### [PROBLEM]
Return each line of the data that follows exactly as it reads.

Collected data
━━━━━━━━━━━━━━━━━━━━

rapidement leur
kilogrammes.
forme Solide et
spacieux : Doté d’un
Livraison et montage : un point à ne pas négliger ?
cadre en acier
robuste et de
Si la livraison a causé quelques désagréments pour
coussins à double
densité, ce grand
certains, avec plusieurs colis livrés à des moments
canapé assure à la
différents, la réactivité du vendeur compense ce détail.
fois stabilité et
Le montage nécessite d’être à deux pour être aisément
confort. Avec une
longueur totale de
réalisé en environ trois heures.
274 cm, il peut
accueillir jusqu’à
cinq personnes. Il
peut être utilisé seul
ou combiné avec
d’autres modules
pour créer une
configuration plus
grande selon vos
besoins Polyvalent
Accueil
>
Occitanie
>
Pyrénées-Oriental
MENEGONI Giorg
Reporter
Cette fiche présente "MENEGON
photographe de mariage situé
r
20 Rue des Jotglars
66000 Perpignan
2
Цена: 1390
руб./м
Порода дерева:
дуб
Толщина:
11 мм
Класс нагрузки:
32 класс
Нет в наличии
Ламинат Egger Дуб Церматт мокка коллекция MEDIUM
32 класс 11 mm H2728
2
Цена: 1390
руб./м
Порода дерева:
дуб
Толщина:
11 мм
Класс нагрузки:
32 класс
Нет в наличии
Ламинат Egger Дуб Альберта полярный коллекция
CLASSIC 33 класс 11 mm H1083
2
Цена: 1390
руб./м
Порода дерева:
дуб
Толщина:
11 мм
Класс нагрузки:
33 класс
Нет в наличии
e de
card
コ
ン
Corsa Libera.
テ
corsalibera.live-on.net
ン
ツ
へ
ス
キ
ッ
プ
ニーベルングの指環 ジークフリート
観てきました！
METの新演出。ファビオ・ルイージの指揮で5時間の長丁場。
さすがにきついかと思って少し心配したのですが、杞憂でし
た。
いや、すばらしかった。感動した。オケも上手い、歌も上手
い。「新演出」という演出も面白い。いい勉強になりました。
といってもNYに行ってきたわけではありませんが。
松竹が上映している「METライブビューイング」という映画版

━━━━━━━━━━━━━━━━━━━━

### [WRITTEN SOLUTION]
rapidement leur
kilogrammes.
forme Solide et
spacieux : Doté d’un
Livraison et montage : un point à ne pas négliger ?
cadre en acier
robuste et de
Si la livraison a causé quelques désagréments pour
coussins à double
densité, ce grand
certains, avec plusieurs colis livrés à des moments
canapé assure à la
différents, la réactivité du vendeur compense ce détail.
fois stabilité et
Le montage nécessite d’être à deux pour être aisément
confort. Avec une
longueur totale de
réalisé en environ trois heures.
274 cm, il peut
accueillir jusqu’à
cinq personnes. Il
peut être utilisé seul
ou combiné avec
d’autres modules
pour créer une
configuration plus
grande selon vos
besoins Polyvalent
Accueil
>
Occitanie
>
Pyrénées-Oriental
MENEGONI Giorg
Reporter
Cette fiche présente "MENEGON
photographe de mariage situé
r
20 Rue des Jotglars
66000 Perpignan
2
Цена: 1390
руб./м
Порода дерева:
дуб
Толщина:
11 мм
Класс нагрузки:
32 класс
Нет в наличии
Ламинат Egger Дуб Церматт мокка коллекция MEDIUM
32 класс 11 mm H2728
2
Цена: 1390
руб./м
Порода дерева:
дуб
Толщина:
11 мм
Класс нагрузки:
32 класс
Нет в наличии
Ламинат Egger Дуб Альберта полярный коллекция
CLASSIC 33 класс 11 mm H1083
2
Цена: 1390
руб./м
Порода дерева:
дуб
Толщина:
11 мм
Класс нагрузки:
33 класс
Нет в наличии
e de
card
コ
ン
Corsa Libera.
テ
corsalibera.live-on.net
ン
ツ
へ
ス
キ
ッ
プ
ニーベルングの指環 ジークフリート
観てきました！
METの新演出。ファビオ・ルイージの指揮で5時間の長丁場。
さすがにきついかと思って少し心配したのですが、杞憂でし
た。
いや、すばらしかった。感動した。オケも上手い、歌も上手
い。「新演出」という演出も面白い。いい勉強になりました。
といってもNYに行ってきたわけではありませんが。
松竹が上映している「METライブビューイング」という映画版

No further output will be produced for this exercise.